DATA Start Marker

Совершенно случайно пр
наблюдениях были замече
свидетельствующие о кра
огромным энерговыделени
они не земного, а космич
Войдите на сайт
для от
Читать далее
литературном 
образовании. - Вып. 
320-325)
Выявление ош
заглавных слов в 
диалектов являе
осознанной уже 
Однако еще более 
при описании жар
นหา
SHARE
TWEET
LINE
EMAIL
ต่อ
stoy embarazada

DATA End Marker
DATA Start Marker

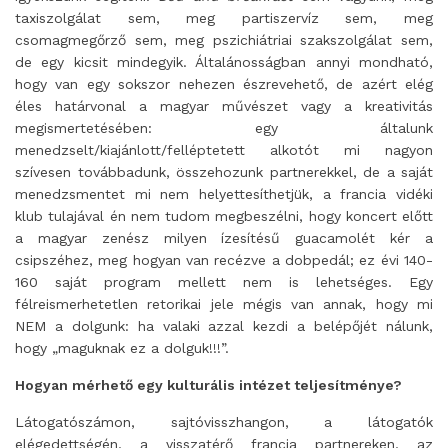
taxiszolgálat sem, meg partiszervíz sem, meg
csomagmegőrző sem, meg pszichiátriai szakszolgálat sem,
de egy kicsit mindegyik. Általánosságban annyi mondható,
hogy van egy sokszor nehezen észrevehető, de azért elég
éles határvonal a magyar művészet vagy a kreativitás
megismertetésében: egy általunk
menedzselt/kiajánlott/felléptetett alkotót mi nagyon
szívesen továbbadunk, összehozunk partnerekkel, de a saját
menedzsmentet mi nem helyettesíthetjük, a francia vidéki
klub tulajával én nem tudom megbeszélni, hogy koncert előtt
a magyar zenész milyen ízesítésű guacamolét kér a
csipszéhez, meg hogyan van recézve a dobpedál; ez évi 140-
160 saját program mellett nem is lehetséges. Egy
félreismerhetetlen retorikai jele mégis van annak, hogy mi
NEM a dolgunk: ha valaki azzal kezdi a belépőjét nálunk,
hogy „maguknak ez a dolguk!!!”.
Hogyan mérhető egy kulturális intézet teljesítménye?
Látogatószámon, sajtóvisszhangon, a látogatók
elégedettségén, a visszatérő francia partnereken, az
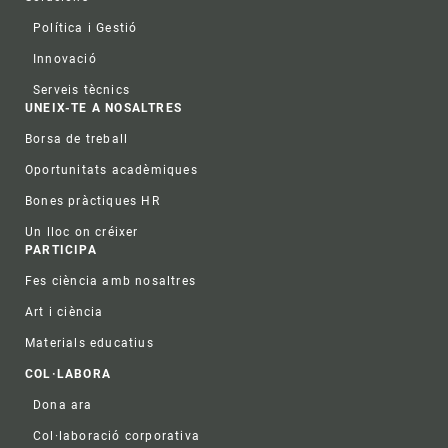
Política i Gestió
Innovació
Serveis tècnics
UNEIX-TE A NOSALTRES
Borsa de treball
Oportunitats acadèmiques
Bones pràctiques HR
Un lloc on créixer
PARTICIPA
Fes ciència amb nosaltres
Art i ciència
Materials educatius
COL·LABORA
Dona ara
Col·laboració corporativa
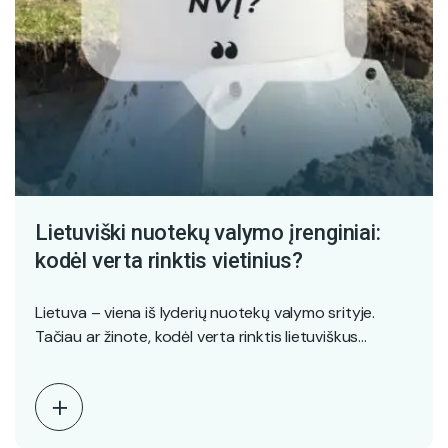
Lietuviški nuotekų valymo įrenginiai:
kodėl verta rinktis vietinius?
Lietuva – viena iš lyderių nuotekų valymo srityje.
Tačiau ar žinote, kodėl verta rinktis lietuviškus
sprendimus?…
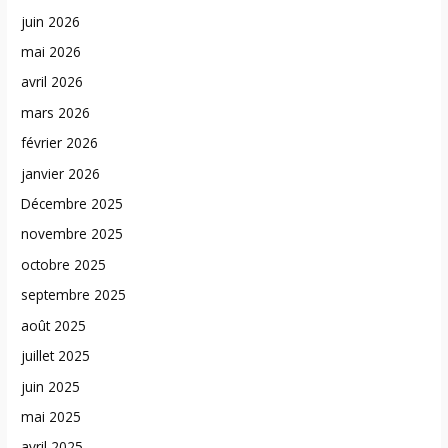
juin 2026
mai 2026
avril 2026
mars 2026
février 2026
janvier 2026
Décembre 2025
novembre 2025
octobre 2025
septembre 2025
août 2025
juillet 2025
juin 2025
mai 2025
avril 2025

DATA End Marker
DATA Start Marker

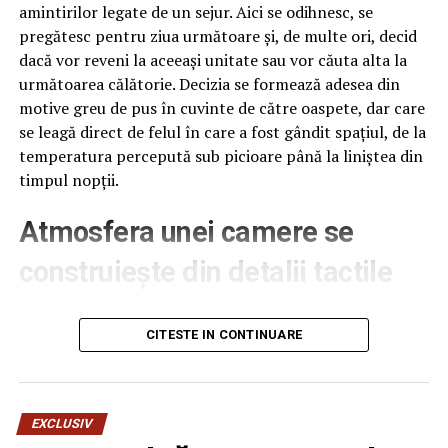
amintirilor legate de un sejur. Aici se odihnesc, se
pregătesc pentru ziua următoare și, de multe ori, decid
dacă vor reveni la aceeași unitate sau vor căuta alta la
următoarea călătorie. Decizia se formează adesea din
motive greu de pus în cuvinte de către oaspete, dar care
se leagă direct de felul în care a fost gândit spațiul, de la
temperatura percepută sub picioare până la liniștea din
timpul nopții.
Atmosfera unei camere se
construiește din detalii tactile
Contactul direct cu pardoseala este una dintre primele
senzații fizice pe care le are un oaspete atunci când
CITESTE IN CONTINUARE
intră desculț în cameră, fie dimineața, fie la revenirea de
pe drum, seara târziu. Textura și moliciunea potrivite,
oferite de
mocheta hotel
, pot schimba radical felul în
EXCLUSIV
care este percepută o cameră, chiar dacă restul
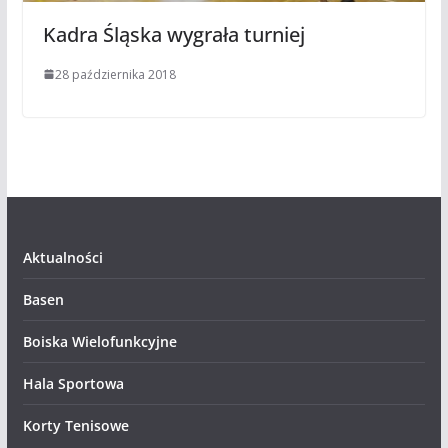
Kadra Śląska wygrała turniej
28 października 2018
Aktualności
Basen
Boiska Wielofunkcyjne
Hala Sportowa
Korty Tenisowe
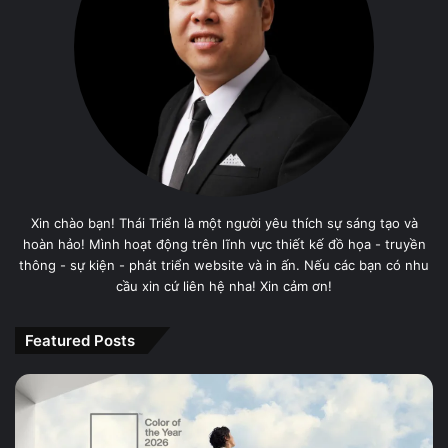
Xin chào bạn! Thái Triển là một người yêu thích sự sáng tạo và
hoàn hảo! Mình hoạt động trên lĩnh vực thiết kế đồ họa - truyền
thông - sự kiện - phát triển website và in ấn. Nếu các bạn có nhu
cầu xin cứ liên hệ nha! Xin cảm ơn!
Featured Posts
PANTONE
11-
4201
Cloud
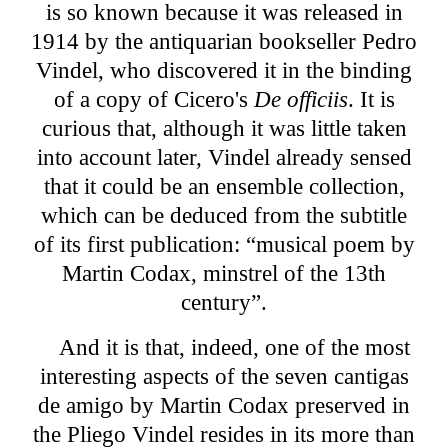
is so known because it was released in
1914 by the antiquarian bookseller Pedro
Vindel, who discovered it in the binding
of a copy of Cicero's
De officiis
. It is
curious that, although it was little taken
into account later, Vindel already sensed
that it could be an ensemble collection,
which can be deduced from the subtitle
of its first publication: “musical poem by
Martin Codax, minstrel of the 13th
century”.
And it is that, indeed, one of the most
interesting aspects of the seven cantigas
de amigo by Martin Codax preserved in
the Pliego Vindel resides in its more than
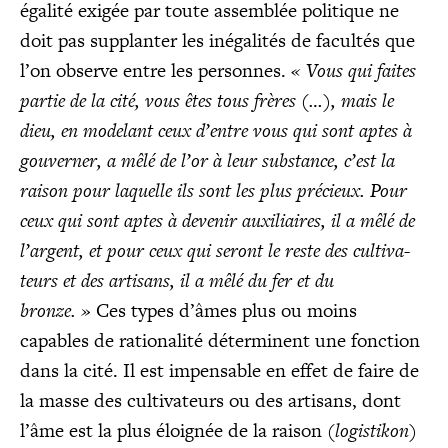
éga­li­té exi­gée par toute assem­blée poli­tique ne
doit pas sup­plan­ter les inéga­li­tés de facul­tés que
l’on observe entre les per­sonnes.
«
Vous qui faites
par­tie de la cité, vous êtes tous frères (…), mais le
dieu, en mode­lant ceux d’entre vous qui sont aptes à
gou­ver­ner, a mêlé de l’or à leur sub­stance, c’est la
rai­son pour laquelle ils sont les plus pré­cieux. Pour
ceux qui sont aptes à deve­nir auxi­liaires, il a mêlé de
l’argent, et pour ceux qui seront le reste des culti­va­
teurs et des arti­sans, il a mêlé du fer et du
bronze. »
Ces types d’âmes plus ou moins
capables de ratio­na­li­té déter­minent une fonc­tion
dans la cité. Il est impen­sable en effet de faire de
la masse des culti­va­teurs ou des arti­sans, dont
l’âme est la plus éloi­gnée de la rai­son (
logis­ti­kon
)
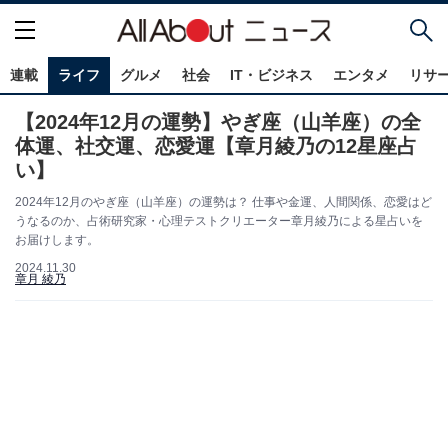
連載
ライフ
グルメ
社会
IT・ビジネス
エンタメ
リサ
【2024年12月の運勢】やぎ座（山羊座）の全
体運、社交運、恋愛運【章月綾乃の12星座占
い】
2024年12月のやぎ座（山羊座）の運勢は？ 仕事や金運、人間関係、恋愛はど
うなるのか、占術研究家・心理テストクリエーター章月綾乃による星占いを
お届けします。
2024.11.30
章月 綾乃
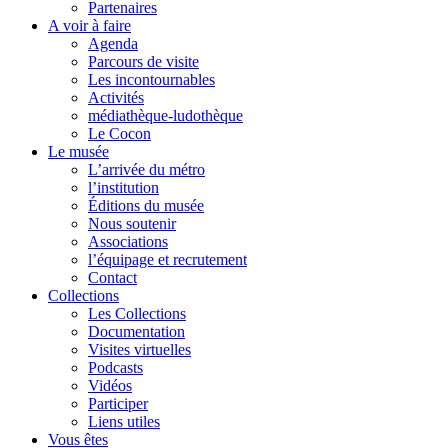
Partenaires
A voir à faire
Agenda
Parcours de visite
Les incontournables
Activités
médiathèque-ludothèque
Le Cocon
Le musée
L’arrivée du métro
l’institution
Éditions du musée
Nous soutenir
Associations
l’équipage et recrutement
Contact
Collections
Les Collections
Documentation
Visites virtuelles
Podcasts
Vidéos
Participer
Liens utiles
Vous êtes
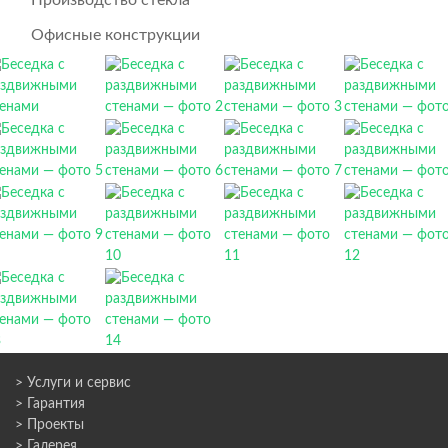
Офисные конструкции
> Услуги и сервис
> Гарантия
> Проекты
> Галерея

DATA End Marker

* EXERCISE INSTRUCTIONS *
Look above for the line with "radical felul în"; quote it and every line after it, stopping after the line with "into account later, Vindel already sensed", exactly, with nothing added and without pictures.

* TASK SOLUTION *
, pot schimba radical felul în
EXCLUSIV
care este percepută o cameră, chiar dacă restul
Kadra Śląska wygrała turniej
28 października 2018
Aktualności
Basen
Boiska Wielofunkcyjne
Hala Sportowa
Korty Tenisowe
Xin chào bạn! Thái Triển là một người yêu thích sự sáng tạo và
hoàn hảo! Mình hoạt động trên lĩnh vực thiết kế đồ họa - truyền
thông - sự kiện - phát triển website và in ấn. Nếu các bạn có nhu
cầu xin cứ liên hệ nha! Xin cảm ơn!
Featured Posts
PANTONE
11-
4201
Cloud
is so known because it was released in
1914 by the antiquarian bookseller Pedro
Vindel, who discovered it in the binding
of a copy of Cicero's
De officiis
. It is
curious that, although it was little taken
into account later, Vindel already sensed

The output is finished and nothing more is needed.